PARA QUE SERVE A ANTROPOLOGIA?


Estamos hoje tão apartados das culturas que foram nossas raízes quanto das culturas que sempre nos foram estranhas.

Paul Ricoeur


Tem gente que pensa que as ciências sociais não têm utilidade porque não possuem verdade já que não desenvolveram os modos de aferição seguros das ciências ditas duras e objetivas, as ciências da natureza. 

Eu vou dar um exemplo muito simples que atesta a utilidade e a verdade subjetiva de uma ciência da cultura, da vida social dos humanos em sociedade: a antropologia. 

A folia de São Sebastião da comunidade de Inácio Félix, no vale do Rio Fanado, próximo à cidade de Minas Novas, Vale do Jequitinhonha, faz uns três anos, aconteceu, como sempre, no meio do janeiro, mês das chuvas mais pesadas no sudeste do Brasil e em toda Minas Gerais. 

Choveu a semana inteira e eu, meus sentidos, meus músculos, minhas roupas, meus calçados, e minhas câmeras de vídeo e fotografia passaram por um teste difícil.

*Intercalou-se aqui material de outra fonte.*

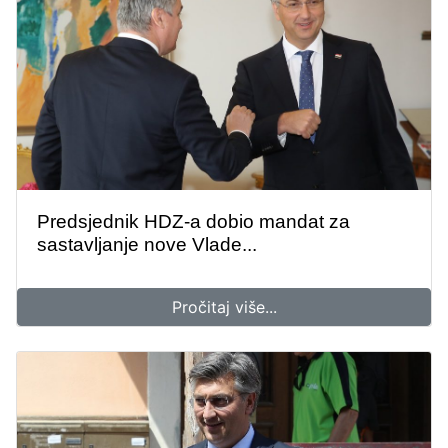
Predsjednik HDZ-a dobio mandat za
sastavljanje nove Vlade...
Pročitaj više...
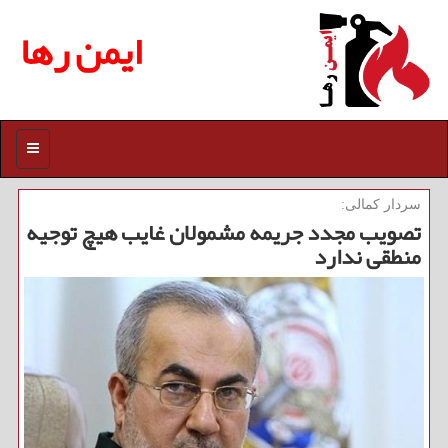
ایمن رها
منو
سردار كمالی:
تصویب مجدد جریمه مشمولان غایب هیچ توجیه
منطقی ندارد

Em certo ponto das filmagens ouve-se um grito do nada, súbito: aai!... Sou eu. No momento do acidente, eu dirigia a câmera para algum foco à esquerda e ao mesmo tempo um folião bêbado vinha vindo à direita em sua montaria, quem sabe se deixava seu cavalo andar a rédea solta ou virou-se para contemplar a paisagem ou cochilou sobre a sela, acontece que o bicho monstro passou raspando em mim e o casco me atingiu de raspão. Minha sorte foi que eu estava calçado de tênis e, como havia muito barro na estrada, a ferradura, forrada de lama, deslizou, arranhando apenas três dedos de meu pé direito. Sobrou um pequeno hematoma, o susto maior do que o dano. 

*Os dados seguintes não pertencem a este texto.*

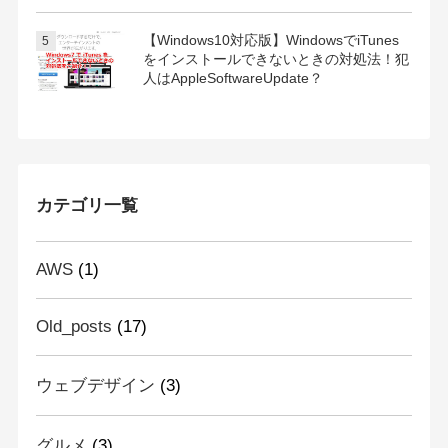
【Windows10対応版】WindowsでiTunes
をインストールできないときの対処法！犯
人はAppleSoftwareUpdate？
カテゴリ一覧
AWS
(1)
Old_posts
(17)
ウェブデザイン
(3)
グルメ
(3)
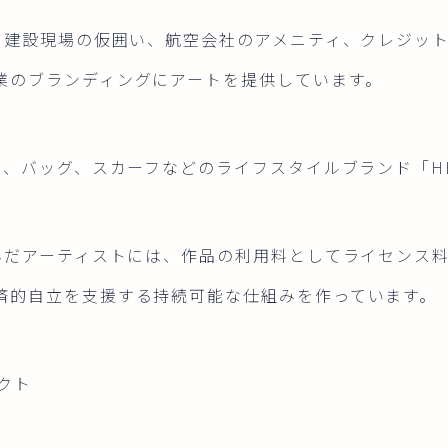
: 建設現場の仮囲い、航空会社のアメニティ、クレジッ
業のブランディングにアートを提供しています。
イ、バッグ、スカーフなどのライフスタイルブランド「HE
結んだアーティストには、作品の利用料としてライセンス
済的自立を支援する持続可能な仕組みを作っています。
パクト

Enfim, foram dias e dias, de casa em casa, desfilando a bandeira e dinamizando relações, pelas chapadas, vales, veredas, enfrentando colinas enormes, descendo e subindo encostas, de grotão em grotão. 

Com a chuvaiada, as trilhas vão se fechando de mato ou se decompondo com as enxurradas e algumas valetas que venceríamos com alegria de vigor em dia seco, tornaram-se verdadeiras armadilhas diante das novas circunstâncias.


E foi assim que durante uma semana cambiou por completo meu universo dinâmico. Todas as noções de firmeza e estabilidade que meu corpo possuía, todas as disposições prévias que ele dispunha para vencer os obstáculos da natureza, tiveram que mudar radicalmente em face da nova ordem cinestésica com que o acaso nos presenteou durante aquela folia. 

Quando por fim a bandeira se recolheu, o mastro subiu, depois desceu e o foguetório encerrou a grande festa popular, eu fui obrigado a voltar a minha vidinha plastificada e aplastrada comum, no palco seguro, previsível, retilíneo, limpo, da cidade. 

Que surpresa proustiana, que saber súbito e profundo do corpo deu de se dar comigo então! 

Sete dias da rotina pesada cumprindo o giro debaixo de chuva, se arrastando, atolando, derrapando, apegado ao guarda chuvas roto, caindo de bunda no chão abraçado à bolsa com as câmeras, tomando correria de mula doida e pisão de casco de cavalo, alcancei ao final de tudo um ponto robusto a partir do qual o banal da vida citadina tornou-se por contraste uma normalidade extraordinária. 

Tudo isso apenas por conta de um pequeno, leve choque de civilizações! 

Conclusão possível: só consigo enxergar objetivamente meu estilo de vida a partir de um mergulho nu, sem contenções, em outra forma de existência, sobretudo a partir de uma prática do corpo e da sensibilidade estranha qualquer, por um tempo relativamente prolongado. 

Tais experiências podem ser proporcionadas por uma visita de coração aberto de algumas semanas às comunidades que ainda vivem, essencialmente, conforme nossa própria cultura matriz (não é preciso ir muito longe), nossa cultura brasileira de raiz nativa, índio-cristã, sertaneja, cabocla. 

A objetividade e a utilidade da ciência social da antropologia estão provadas, então, por esse expediente muito simples? 

A partir de um modo diverso de operar o corpo e a postura sensível em face de matérias, energias, animais e pessoas estranhas, o sujeito chega àquele estado de objetividade alterocêntrica em que pode visualizar à distância seu próprio ser-estar no mundo. 

Ademais, nesse processo, se tiver sorte, ele pode se livrar de hábitos que se tornaram limitações culturais e recuperar seu poder infantil, original, de escolha sobre os rumos de suas próprias forças e sensibilidades. 

Ah, o valor da verdade subjetiva dos espelhos!